Find and copy each line of the records where the string "target" shows up.

*** Input ***

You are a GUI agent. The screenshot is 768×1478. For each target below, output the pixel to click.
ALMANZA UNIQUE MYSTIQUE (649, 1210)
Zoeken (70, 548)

*** End of Input ***
*** Input ***

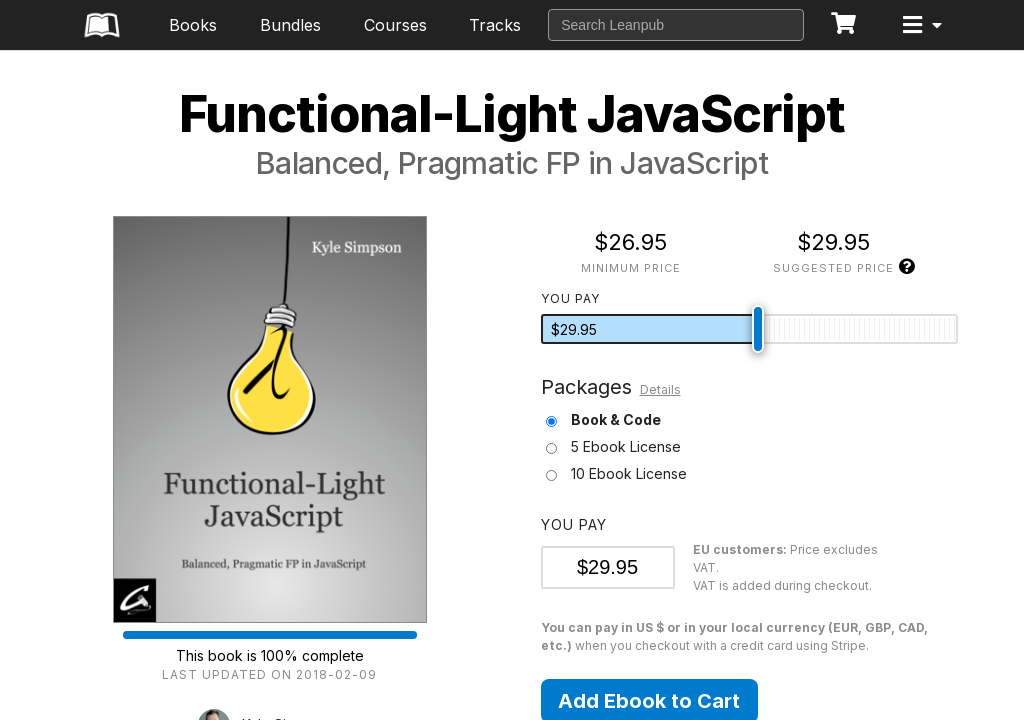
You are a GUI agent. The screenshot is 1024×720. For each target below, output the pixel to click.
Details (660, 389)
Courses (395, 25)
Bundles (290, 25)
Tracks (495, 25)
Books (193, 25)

*** End of Input ***

◆ **Your solution**
You are a GUI agent. The screenshot is 768×1478. For each target below, output the pixel to click.
You are a GUI agent. The screenshot is 1024×720. For each target below, output the pixel to click.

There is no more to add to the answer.